**Exercise:**
The expected copy holds every entry exactly and none of the pictures.

**Supplied records:**
- - - - - - -
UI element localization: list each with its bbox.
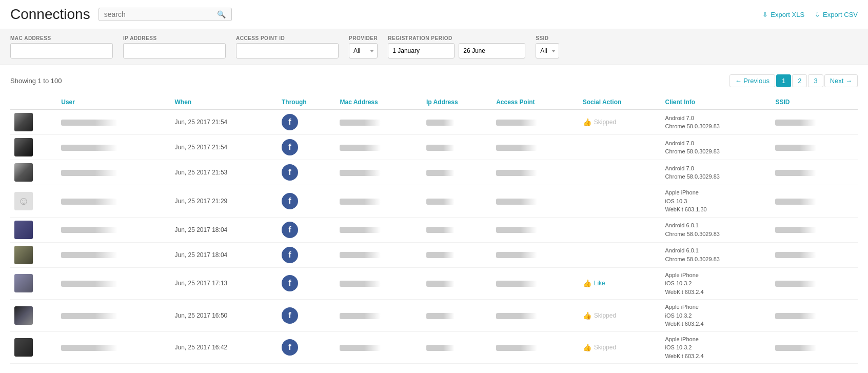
ip-address-blurred bbox=[426, 313, 455, 319]
thumbs-up-icon: 👍 bbox=[583, 279, 591, 287]
avatar-cell bbox=[10, 160, 57, 185]
ip-address-label: IP ADDRESS bbox=[123, 35, 226, 41]
thumbs-up-skipped-icon: 👍 bbox=[583, 118, 591, 126]
ip-address-blurred bbox=[426, 199, 455, 205]
thumbs-up-skipped-icon: 👍 bbox=[583, 311, 591, 320]
mac-address-blurred bbox=[340, 345, 381, 351]
access-point-cell bbox=[492, 242, 579, 267]
previous-page-button[interactable]: ← Previous bbox=[729, 74, 775, 87]
mac-address-input[interactable] bbox=[10, 43, 113, 58]
ssid-cell bbox=[771, 331, 858, 364]
client-info-line1: Apple iPhone bbox=[665, 335, 767, 344]
export-xls-button[interactable]: ⇩ Export XLS bbox=[762, 11, 804, 18]
access-point-id-input[interactable] bbox=[236, 43, 339, 58]
social-action-cell bbox=[579, 217, 661, 242]
col-through[interactable]: Through bbox=[278, 95, 336, 109]
avatar-cell bbox=[10, 217, 57, 242]
client-info-line2: iOS 10.3.2 bbox=[665, 311, 767, 320]
ip-address-blurred bbox=[426, 145, 455, 151]
page-1-button[interactable]: 1 bbox=[776, 74, 791, 87]
ip-address-filter: IP ADDRESS bbox=[123, 35, 226, 58]
client-info-line1: Android 6.0.1 bbox=[665, 221, 767, 230]
social-action-like: 👍 Like bbox=[583, 279, 657, 287]
table-row: Jun, 25 2017 18:04 f Android 6.0.1 Chrom… bbox=[10, 217, 858, 242]
client-info-line2: Chrome 58.0.3029.83 bbox=[665, 230, 767, 239]
facebook-icon: f bbox=[282, 307, 298, 324]
table-row: Jun, 25 2017 16:42 f 👍 Skipped Apple iPh… bbox=[10, 331, 858, 364]
user-cell bbox=[57, 160, 170, 185]
client-info-line1: Apple iPhone bbox=[665, 188, 767, 197]
ssid-select[interactable]: All bbox=[536, 43, 559, 58]
ssid-cell bbox=[771, 217, 858, 242]
ip-address-input[interactable] bbox=[123, 43, 226, 58]
avatar bbox=[14, 138, 33, 156]
col-ssid[interactable]: SSID bbox=[771, 95, 858, 109]
col-user[interactable]: User bbox=[57, 95, 170, 109]
ssid-blurred bbox=[775, 313, 816, 319]
user-cell bbox=[57, 135, 170, 160]
download-csv-icon: ⇩ bbox=[815, 11, 820, 18]
mac-address-blurred bbox=[340, 313, 381, 319]
access-point-blurred bbox=[496, 313, 537, 319]
next-page-button[interactable]: Next → bbox=[824, 74, 858, 87]
page-3-button[interactable]: 3 bbox=[808, 74, 823, 87]
client-info-cell: Android 6.0.1 Chrome 58.0.3029.83 bbox=[661, 217, 771, 242]
ssid-blurred bbox=[775, 199, 816, 205]
user-name-blurred bbox=[61, 313, 117, 319]
table-row: Jun, 25 2017 16:50 f 👍 Skipped Apple iPh… bbox=[10, 300, 858, 332]
col-mac-address[interactable]: Mac Address bbox=[336, 95, 422, 109]
avatar bbox=[14, 274, 33, 292]
user-name-blurred bbox=[61, 120, 117, 126]
page-title: Connections bbox=[10, 6, 90, 23]
user-cell bbox=[57, 185, 170, 218]
reg-from-input[interactable] bbox=[388, 43, 455, 58]
client-info-line2: Chrome 58.0.3029.83 bbox=[665, 172, 767, 181]
mac-address-cell bbox=[336, 331, 422, 364]
client-info-cell: Android 6.0.1 Chrome 58.0.3029.83 bbox=[661, 242, 771, 267]
ssid-blurred bbox=[775, 281, 816, 287]
person-icon: ☺ bbox=[18, 194, 29, 208]
access-point-cell bbox=[492, 300, 579, 332]
col-when[interactable]: When bbox=[170, 95, 278, 109]
ip-address-blurred bbox=[426, 120, 455, 126]
col-ip-address[interactable]: Ip Address bbox=[422, 95, 492, 109]
when-cell: Jun, 25 2017 21:54 bbox=[170, 109, 278, 135]
client-info-cell: Apple iPhone iOS 10.3 WebKit 603.1.30 bbox=[661, 185, 771, 218]
avatar-cell: ☺ bbox=[10, 185, 57, 218]
through-cell: f bbox=[278, 242, 336, 267]
when-cell: Jun, 25 2017 16:50 bbox=[170, 300, 278, 332]
through-cell: f bbox=[278, 331, 336, 364]
mac-address-label: MAC ADDRESS bbox=[10, 35, 113, 41]
ip-address-cell bbox=[422, 160, 492, 185]
client-info: Android 7.0 Chrome 58.0.3029.83 bbox=[665, 164, 767, 181]
access-point-cell bbox=[492, 217, 579, 242]
mac-address-filter: MAC ADDRESS bbox=[10, 35, 113, 58]
ip-address-cell bbox=[422, 217, 492, 242]
skipped-label: Skipped bbox=[594, 119, 616, 126]
ssid-cell bbox=[771, 160, 858, 185]
provider-select[interactable]: All bbox=[349, 43, 378, 58]
table-header: User When Through Mac Address Ip Address… bbox=[10, 95, 858, 109]
mac-address-blurred bbox=[340, 227, 381, 233]
registration-period-filter: REGISTRATION PERIOD bbox=[388, 35, 525, 58]
client-info-line2: iOS 10.3.2 bbox=[665, 343, 767, 352]
client-info: Apple iPhone iOS 10.3.2 WebKit 603.2.4 bbox=[665, 303, 767, 328]
search-input[interactable] bbox=[104, 10, 217, 18]
client-info-line2: Chrome 58.0.3029.83 bbox=[665, 147, 767, 156]
ip-address-cell bbox=[422, 185, 492, 218]
avatar-cell bbox=[10, 135, 57, 160]
page-2-button[interactable]: 2 bbox=[792, 74, 807, 87]
registration-period-inputs bbox=[388, 43, 525, 58]
col-social-action[interactable]: Social Action bbox=[579, 95, 661, 109]
table-row: Jun, 25 2017 17:13 f 👍 Like Apple iPhone… bbox=[10, 267, 858, 300]
access-point-blurred bbox=[496, 252, 537, 258]
col-client-info[interactable]: Client Info bbox=[661, 95, 771, 109]
export-csv-button[interactable]: ⇩ Export CSV bbox=[815, 11, 858, 18]
reg-to-input[interactable] bbox=[459, 43, 525, 58]
facebook-icon: f bbox=[282, 164, 298, 181]
user-name-blurred bbox=[61, 170, 117, 176]
main-content: Showing 1 to 100 ← Previous 1 2 3 Next →… bbox=[0, 65, 868, 369]
client-info-line3: WebKit 603.2.4 bbox=[665, 320, 767, 328]
col-access-point[interactable]: Access Point bbox=[492, 95, 579, 109]
search-box: 🔍 bbox=[98, 8, 232, 21]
- - - - - - -
**Output:**
UI element localization: list each with its bbox.
ip-address-blurred bbox=[426, 313, 455, 319]
thumbs-up-icon: 👍 bbox=[583, 279, 591, 287]
avatar-cell bbox=[10, 160, 57, 185]
ip-address-label: IP ADDRESS bbox=[123, 35, 226, 41]
thumbs-up-skipped-icon: 👍 bbox=[583, 118, 591, 126]
ip-address-blurred bbox=[426, 199, 455, 205]
thumbs-up-skipped-icon: 👍 bbox=[583, 311, 591, 320]
mac-address-blurred bbox=[340, 345, 381, 351]
access-point-cell bbox=[492, 242, 579, 267]
previous-page-button[interactable]: ← Previous bbox=[729, 74, 775, 87]
mac-address-input[interactable] bbox=[10, 43, 113, 58]
ssid-cell bbox=[771, 331, 858, 364]
client-info-line1: Apple iPhone bbox=[665, 335, 767, 344]
export-xls-button[interactable]: ⇩ Export XLS bbox=[762, 11, 804, 18]
access-point-id-input[interactable] bbox=[236, 43, 339, 58]
social-action-cell bbox=[579, 217, 661, 242]
col-through[interactable]: Through bbox=[278, 95, 336, 109]
avatar-cell bbox=[10, 217, 57, 242]
client-info-line2: iOS 10.3.2 bbox=[665, 311, 767, 320]
ip-address-blurred bbox=[426, 145, 455, 151]
page-1-button[interactable]: 1 bbox=[776, 74, 791, 87]
ip-address-filter: IP ADDRESS bbox=[123, 35, 226, 58]
client-info-line1: Android 6.0.1 bbox=[665, 221, 767, 230]
social-action-like: 👍 Like bbox=[583, 279, 657, 287]
table-row: Jun, 25 2017 18:04 f Android 6.0.1 Chrom… bbox=[10, 217, 858, 242]
client-info-line2: Chrome 58.0.3029.83 bbox=[665, 230, 767, 239]
facebook-icon: f bbox=[282, 307, 298, 324]
table-row: Jun, 25 2017 16:42 f 👍 Skipped Apple iPh… bbox=[10, 331, 858, 364]
user-cell bbox=[57, 160, 170, 185]
client-info-line1: Apple iPhone bbox=[665, 188, 767, 197]
ssid-select[interactable]: All bbox=[536, 43, 559, 58]
ssid-cell bbox=[771, 217, 858, 242]
ip-address-input[interactable] bbox=[123, 43, 226, 58]
avatar bbox=[14, 138, 33, 156]
col-ssid[interactable]: SSID bbox=[771, 95, 858, 109]
col-user[interactable]: User bbox=[57, 95, 170, 109]
ssid-blurred bbox=[775, 313, 816, 319]
user-cell bbox=[57, 135, 170, 160]
download-csv-icon: ⇩ bbox=[815, 11, 820, 18]
mac-address-blurred bbox=[340, 313, 381, 319]
access-point-blurred bbox=[496, 313, 537, 319]
next-page-button[interactable]: Next → bbox=[824, 74, 858, 87]
page-3-button[interactable]: 3 bbox=[808, 74, 823, 87]
client-info-cell: Android 6.0.1 Chrome 58.0.3029.83 bbox=[661, 217, 771, 242]
ssid-blurred bbox=[775, 199, 816, 205]
user-name-blurred bbox=[61, 313, 117, 319]
table-row: Jun, 25 2017 16:50 f 👍 Skipped Apple iPh… bbox=[10, 300, 858, 332]
col-mac-address[interactable]: Mac Address bbox=[336, 95, 422, 109]
avatar bbox=[14, 274, 33, 292]
user-name-blurred bbox=[61, 120, 117, 126]
page-title: Connections bbox=[10, 6, 90, 23]
user-cell bbox=[57, 185, 170, 218]
reg-from-input[interactable] bbox=[388, 43, 455, 58]
client-info-line2: Chrome 58.0.3029.83 bbox=[665, 172, 767, 181]
mac-address-cell bbox=[336, 331, 422, 364]
client-info-cell: Android 6.0.1 Chrome 58.0.3029.83 bbox=[661, 242, 771, 267]
ssid-blurred bbox=[775, 281, 816, 287]
person-icon: ☺ bbox=[18, 194, 29, 208]
access-point-cell bbox=[492, 300, 579, 332]
col-when[interactable]: When bbox=[170, 95, 278, 109]
ip-address-blurred bbox=[426, 120, 455, 126]
col-ip-address[interactable]: Ip Address bbox=[422, 95, 492, 109]
when-cell: Jun, 25 2017 21:54 bbox=[170, 109, 278, 135]
client-info-cell: Apple iPhone iOS 10.3 WebKit 603.1.30 bbox=[661, 185, 771, 218]
avatar-cell: ☺ bbox=[10, 185, 57, 218]
through-cell: f bbox=[278, 242, 336, 267]
when-cell: Jun, 25 2017 16:50 bbox=[170, 300, 278, 332]
through-cell: f bbox=[278, 331, 336, 364]
mac-address-label: MAC ADDRESS bbox=[10, 35, 113, 41]
ip-address-cell bbox=[422, 160, 492, 185]
client-info: Android 7.0 Chrome 58.0.3029.83 bbox=[665, 164, 767, 181]
access-point-cell bbox=[492, 217, 579, 242]
mac-address-filter: MAC ADDRESS bbox=[10, 35, 113, 58]
ip-address-cell bbox=[422, 217, 492, 242]
skipped-label: Skipped bbox=[594, 119, 616, 126]
ssid-cell bbox=[771, 160, 858, 185]
provider-select[interactable]: All bbox=[349, 43, 378, 58]
table-header: User When Through Mac Address Ip Address… bbox=[10, 95, 858, 109]
mac-address-blurred bbox=[340, 227, 381, 233]
registration-period-filter: REGISTRATION PERIOD bbox=[388, 35, 525, 58]
client-info-line2: iOS 10.3.2 bbox=[665, 343, 767, 352]
client-info: Apple iPhone iOS 10.3.2 WebKit 603.2.4 bbox=[665, 303, 767, 328]
search-input[interactable] bbox=[104, 10, 217, 18]
client-info-line2: Chrome 58.0.3029.83 bbox=[665, 147, 767, 156]
ip-address-cell bbox=[422, 185, 492, 218]
avatar-cell bbox=[10, 135, 57, 160]
page-2-button[interactable]: 2 bbox=[792, 74, 807, 87]
registration-period-inputs bbox=[388, 43, 525, 58]
col-social-action[interactable]: Social Action bbox=[579, 95, 661, 109]
table-row: Jun, 25 2017 17:13 f 👍 Like Apple iPhone… bbox=[10, 267, 858, 300]
access-point-blurred bbox=[496, 252, 537, 258]
col-client-info[interactable]: Client Info bbox=[661, 95, 771, 109]
export-csv-button[interactable]: ⇩ Export CSV bbox=[815, 11, 858, 18]
reg-to-input[interactable] bbox=[459, 43, 525, 58]
facebook-icon: f bbox=[282, 164, 298, 181]
user-name-blurred bbox=[61, 170, 117, 176]
main-content: Showing 1 to 100 ← Previous 1 2 3 Next →… bbox=[0, 65, 868, 369]
client-info-line3: WebKit 603.2.4 bbox=[665, 320, 767, 328]
col-access-point[interactable]: Access Point bbox=[492, 95, 579, 109]
search-box: 🔍 bbox=[98, 8, 232, 21]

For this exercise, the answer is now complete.